The docks had been mined. Booby-trapped. And they had driven right into it.

He gasped, struggling in the water, but even as he tried to collect his wits, to think of a plan of action, he could hear automatic weapons fire from the shore and see gouts of water popping up all around. A deafening roar went off nearby, sending up a fresh plume of spray, and then another, with the rattle of gunfire continuing. The second stage of a devastating ambush.

Just beyond the docks, along the shore to the right, he saw some large boulders—potential cover. If they could only reach them…

“Men!” he screamed as he thrashed. “Men! Keep your weapons and dive! Dive! Move east toward the rocks! Stay underwater!”

He repeated the cry and then dove himself, swimming long and hard. This was an exercise they had undertaken in his BOPE days: an underwater swim with weapons.

He had to come up once, and then again, gulping air and plunging back down—each time to a peppering of fire. With his eyes open he could see the zipping of rounds through the water, leaving traceries of bubbles—but bullets, he knew, lost most of their deadly momentum after only twelve to fourteen inches of water.

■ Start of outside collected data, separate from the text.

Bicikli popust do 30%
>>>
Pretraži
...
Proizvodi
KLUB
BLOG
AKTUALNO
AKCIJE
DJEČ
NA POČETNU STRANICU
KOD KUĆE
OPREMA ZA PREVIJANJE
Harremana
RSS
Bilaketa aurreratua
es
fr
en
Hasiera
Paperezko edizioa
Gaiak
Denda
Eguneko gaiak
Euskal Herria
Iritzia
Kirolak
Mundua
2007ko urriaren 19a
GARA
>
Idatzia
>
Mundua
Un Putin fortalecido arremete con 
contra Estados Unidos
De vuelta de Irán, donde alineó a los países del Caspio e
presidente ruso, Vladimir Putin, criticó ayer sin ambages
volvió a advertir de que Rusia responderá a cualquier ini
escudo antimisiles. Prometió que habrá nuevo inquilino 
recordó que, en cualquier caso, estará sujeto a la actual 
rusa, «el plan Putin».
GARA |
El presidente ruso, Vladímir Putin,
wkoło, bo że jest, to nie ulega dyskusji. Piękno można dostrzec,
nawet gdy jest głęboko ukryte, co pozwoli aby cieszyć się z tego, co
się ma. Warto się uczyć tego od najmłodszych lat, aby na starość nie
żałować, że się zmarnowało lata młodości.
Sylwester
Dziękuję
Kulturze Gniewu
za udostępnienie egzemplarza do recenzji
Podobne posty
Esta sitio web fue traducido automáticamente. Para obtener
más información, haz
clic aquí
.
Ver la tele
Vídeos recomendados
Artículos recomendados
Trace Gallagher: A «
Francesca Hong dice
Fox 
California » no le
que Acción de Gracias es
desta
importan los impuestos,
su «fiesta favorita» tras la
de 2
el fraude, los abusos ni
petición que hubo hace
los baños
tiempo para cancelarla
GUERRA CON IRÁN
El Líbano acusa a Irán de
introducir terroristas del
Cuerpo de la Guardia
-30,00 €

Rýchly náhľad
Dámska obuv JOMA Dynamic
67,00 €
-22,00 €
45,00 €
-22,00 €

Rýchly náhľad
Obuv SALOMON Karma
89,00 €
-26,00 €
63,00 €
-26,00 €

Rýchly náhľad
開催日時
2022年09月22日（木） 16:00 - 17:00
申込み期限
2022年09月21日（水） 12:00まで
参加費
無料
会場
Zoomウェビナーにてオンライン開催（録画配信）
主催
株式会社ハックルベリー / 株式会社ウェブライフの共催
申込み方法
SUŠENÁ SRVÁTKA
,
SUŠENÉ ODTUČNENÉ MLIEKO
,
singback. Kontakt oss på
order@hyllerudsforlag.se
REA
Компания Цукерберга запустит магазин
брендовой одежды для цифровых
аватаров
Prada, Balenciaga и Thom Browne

Swimming hard, his lungs almost bursting, he peered up and ahead through the green water. He could make out the murky outline of boulders: the underwater portion of the shoreline cover he was aiming for. He surfaced in the right spot, under the boulders, sheltered from the murderous fire pouring down from the direction of the fortress. Incredibly enough, other men—half a dozen at least, including Thiago, graças a deus—were surfacing around him, hauling themselves out. Rounds were striking the tops of the rocks, showering them with chips, but they were protected—for the moment.

A large explosion in the water just offshore reminded the colonel that the enemy had mortars and grenades, too, which would soon find them.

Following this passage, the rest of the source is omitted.